I dare say, there have probably been people in our lives who have loved us so deeply, despite our seeming imperfections, that we have allowed our heart to open in profound and deepest ways.


My physical eyes might not be able to see you as being perfect, my emotional or personality self might be lost in argumentation and being right, and yet when I sit with you in the highest vibration available to me, I see you as a soul, as a spiritual being, very much like me, wrestling with your demons and looking for peace. When I can hold you that way I literally heal both of us.


Because so much of this happens on a non-verbal level, we sometimes miss the depth and importance of someone else's presence. When I look back on my early education there are some teachers that stand out for me. I know that I might remember very little, if anything at all, of what they might have taught me in terms of subject matter, but the experience of our connection, which they usually made much more directly than I did— the experience of our connection, their presence to me, remains outstanding and clear. They did not offer me a thing or a thought or an idea or a book or a script, but somehow or another they communicated to me beyond words, “I am here for you; I trust you; you are worthwhile; I care about you as a human being; you are an integral part of my life.”

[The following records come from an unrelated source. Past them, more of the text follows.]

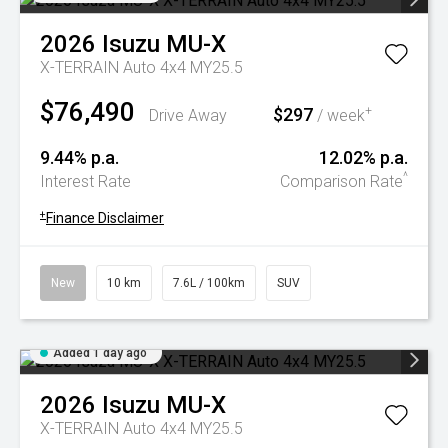
2026
Isuzu
MU-X
X-TERRAIN Auto 4x4 MY25.5
$76,490
$297
+
Drive Away
/ week
9.44% p.a.
12.02% p.a.
^
Interest Rate
Comparison Rate
+
Finance Disclaimer
New
10 km
7.6L / 100km
SUV
Added 1 day ago
2026
Isuzu
MU-X
X-TERRAIN Auto 4x4 MY25.5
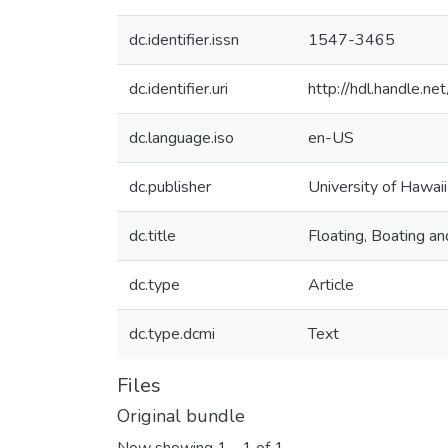
dc.identifier.issn
1547-3465
dc.identifier.uri
http://hdl.handle.
dc.language.iso
en-US
dc.publisher
University of Hawai
dc.title
Floating, Boating a
dc.type
Article
dc.type.dcmi
Text
Files
Original bundle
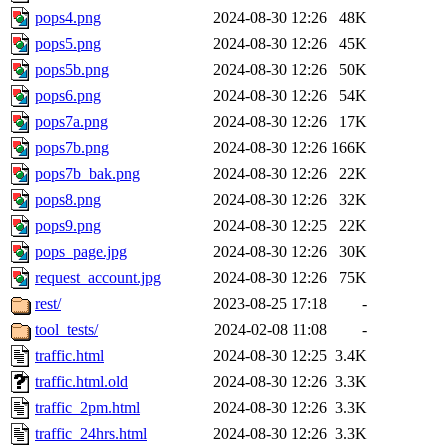
pops4.png
2024-08-30 12:26
48K
pops5.png
2024-08-30 12:26
45K
pops5b.png
2024-08-30 12:26
50K
pops6.png
2024-08-30 12:26
54K
pops7a.png
2024-08-30 12:26
17K
pops7b.png
2024-08-30 12:26
166K
pops7b_bak.png
2024-08-30 12:26
22K
pops8.png
2024-08-30 12:26
32K
pops9.png
2024-08-30 12:25
22K
pops_page.jpg
2024-08-30 12:26
30K
request_account.jpg
2024-08-30 12:26
75K
rest/
2023-08-25 17:18
-
tool_tests/
2024-02-08 11:08
-
traffic.html
2024-08-30 12:25
3.4K
traffic.html.old
2024-08-30 12:26
3.3K
traffic_2pm.html
2024-08-30 12:26
3.3K
traffic_24hrs.html
2024-08-30 12:26
3.3K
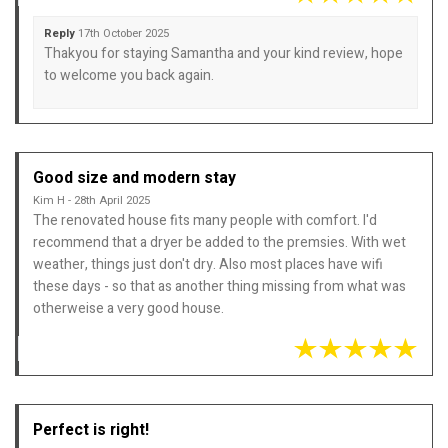
Reply
17th October 2025
Thakyou for staying Samantha and your kind review, hope
to welcome you back again.
Good size and modern stay
Kim H - 28th April 2025
The renovated house fits many people with comfort. I'd
recommend that a dryer be added to the premsies. With wet
weather, things just don't dry. Also most places have wifi
these days - so that as another thing missing from what was
otherweise a very good house.
Perfect is right!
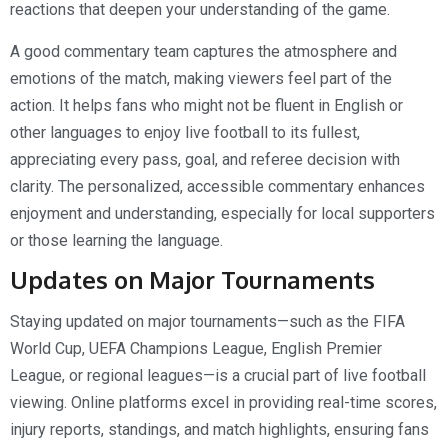
reactions that deepen your understanding of the game.
A good commentary team captures the atmosphere and
emotions of the match, making viewers feel part of the
action. It helps fans who might not be fluent in English or
other languages to enjoy live football to its fullest,
appreciating every pass, goal, and referee decision with
clarity. The personalized, accessible commentary enhances
enjoyment and understanding, especially for local supporters
or those learning the language.
Updates on Major Tournaments
Staying updated on major tournaments—such as the FIFA
World Cup, UEFA Champions League, English Premier
League, or regional leagues—is a crucial part of live football
viewing. Online platforms excel in providing real-time scores,
injury reports, standings, and match highlights, ensuring fans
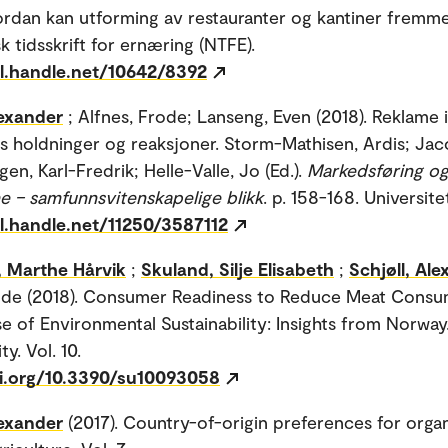
ordan kan utforming av restauranter og kantiner fremm
k tidsskrift for ernæring (NTFE).
dl.handle.net/10642/8392
lexander
; Alfnes, Frode; Lanseng, Even (2018). Reklame 
s holdninger og reaksjoner. Storm-Mathisen, Ardis; Jac
gen, Karl-Fredrik; Helle-Valle, Jo (Ed.).
Markedsføring o
e – samfunnsvitenskapelige blikk
. p. 158-168. Universite
dl.handle.net/11250/3587112
, Marthe Hårvik
;
Skuland, Silje Elisabeth
;
Schjøll, Al
ode (2018). Consumer Readiness to Reduce Meat Consu
e of Environmental Sustainability: Insights from Norway
ty. Vol. 10.
oi.org/10.3390/su10093058
lexander
(2017). Country-of-origin preferences for orga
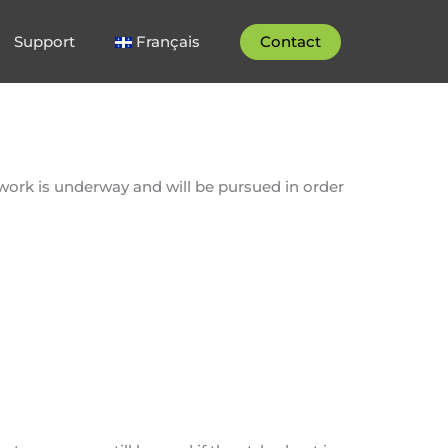
Support
Français
Contact
 work is underway and will be pursued in order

I related that story of the traffic stop in Chicago where I saw this little street pageant unfold, when a woman walks by homeless person with an empty coffee cup, drops a dollar in the cup and then I saw her deliberately stop and turn around and go back and engage this person in conversation. I did not get to hear the conversation at all, but I have a sense of what transpired perhaps even beyond words— “I want to know who you are; I want to know your name; you are more than empty cup sitting in a chair outside of department store; I want to tell you my name; I don't have to hear your whole story, but I want you to know that I care; I want you to know that I am present, and even though we might never meet again that we have met on a level of understanding that goes beyond money, goes beyond need goes beyond words.


I often quote this examination of love from Sheldon Kopp’s book If You Meet the Buddha on the Road Kill Him. He says this: “Love is sometimes living with the helpless knowing that I can do nothing about another person’s pain. You can sit with that one for a while.


I came across the meaning of that years ago. It was fairly soon after I had read the book and I was with my mother in Upper New York State right after my father's passing. I started trying to do everything I could for my mother-- cook dinner, take her out to dinner, take her to a movie, do this do that, until finally she said to me “Stop, I need to grieve.” I realized what I was doing. I was hurting because she was hurting, and I wanted somehow or another to take her pain away. Surely I wanted her to feel better, but I also wanted to feel better myself.


When she told me to stop, the quote from Sheldon Kopp came into my mind and I realized that all I could do was to be with her and her pain. I couldn't carry it; I couldn't fix it; I couldn't quickly make it better, but I could be here with you. So I am amending that quote by saying, “I can do nothing about another person's pain, but I can be here with you; I can offer you my presence. I can offer you my love, my compassion, my embracing you as a fellow human being. And even though I can't take away your pain, even though I would like to, I can be here with you as you move through whatever it is you need to move through.


What a blessing that teaching was and continues to be. 


This was such a powerful gathering this morning with all of our sharing, our questions, our doubts, our fears, our pain, our joy, our ability to be together and to create a Sacred Space.


For all of this, for all of you, for all who we are together, for all of those who are on this journey with us, those we know and those we do not, my prayer continues to be “May all beings be at peace; may all beings be free of suffering; may all beings remember who they are.